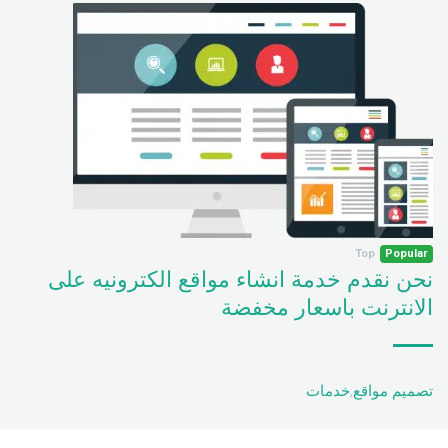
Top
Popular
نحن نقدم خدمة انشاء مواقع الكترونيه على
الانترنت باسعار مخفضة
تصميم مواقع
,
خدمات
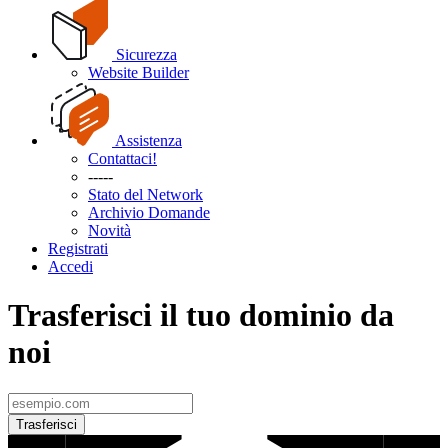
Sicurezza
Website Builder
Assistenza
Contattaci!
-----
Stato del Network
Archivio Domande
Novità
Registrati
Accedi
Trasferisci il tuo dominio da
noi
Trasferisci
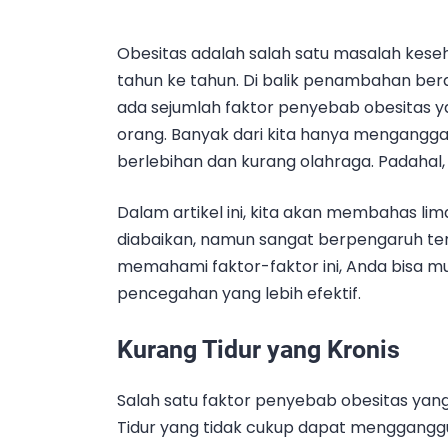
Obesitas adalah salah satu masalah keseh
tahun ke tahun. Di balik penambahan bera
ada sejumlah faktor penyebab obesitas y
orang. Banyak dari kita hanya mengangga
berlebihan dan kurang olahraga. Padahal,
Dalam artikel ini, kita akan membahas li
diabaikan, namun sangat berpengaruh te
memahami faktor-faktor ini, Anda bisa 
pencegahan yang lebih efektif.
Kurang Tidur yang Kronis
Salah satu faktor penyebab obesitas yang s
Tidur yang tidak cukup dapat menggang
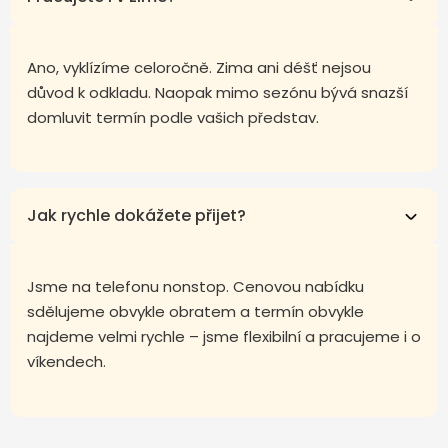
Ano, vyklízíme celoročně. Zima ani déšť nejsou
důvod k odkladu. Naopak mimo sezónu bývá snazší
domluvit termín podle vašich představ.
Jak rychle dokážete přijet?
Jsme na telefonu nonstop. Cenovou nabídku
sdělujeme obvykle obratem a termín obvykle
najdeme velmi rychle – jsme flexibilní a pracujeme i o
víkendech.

::::

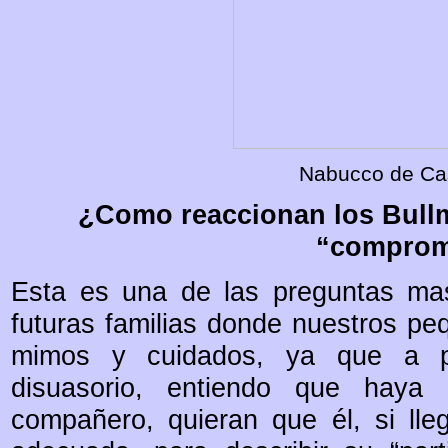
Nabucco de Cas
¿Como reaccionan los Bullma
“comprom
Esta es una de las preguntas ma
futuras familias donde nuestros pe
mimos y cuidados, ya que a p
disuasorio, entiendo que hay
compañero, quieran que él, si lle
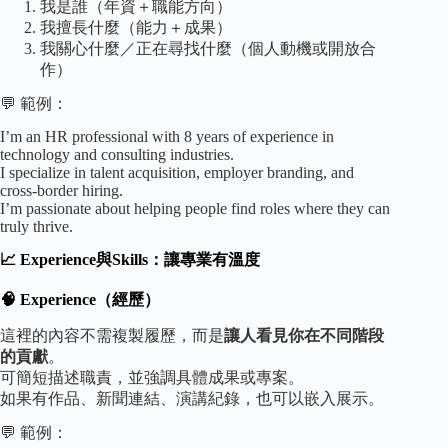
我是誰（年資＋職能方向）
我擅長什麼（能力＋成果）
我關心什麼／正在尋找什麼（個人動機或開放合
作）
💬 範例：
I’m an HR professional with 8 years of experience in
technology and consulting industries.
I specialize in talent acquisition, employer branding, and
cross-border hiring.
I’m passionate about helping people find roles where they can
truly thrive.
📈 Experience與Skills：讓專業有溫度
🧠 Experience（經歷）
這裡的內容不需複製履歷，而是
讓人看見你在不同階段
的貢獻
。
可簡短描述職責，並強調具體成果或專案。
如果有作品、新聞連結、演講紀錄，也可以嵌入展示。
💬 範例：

::::

What is needed is a copy of every line above in which "Trasferisci" appears.

--- The completed task ---
Trasferisci il tuo dominio da
Trasferisci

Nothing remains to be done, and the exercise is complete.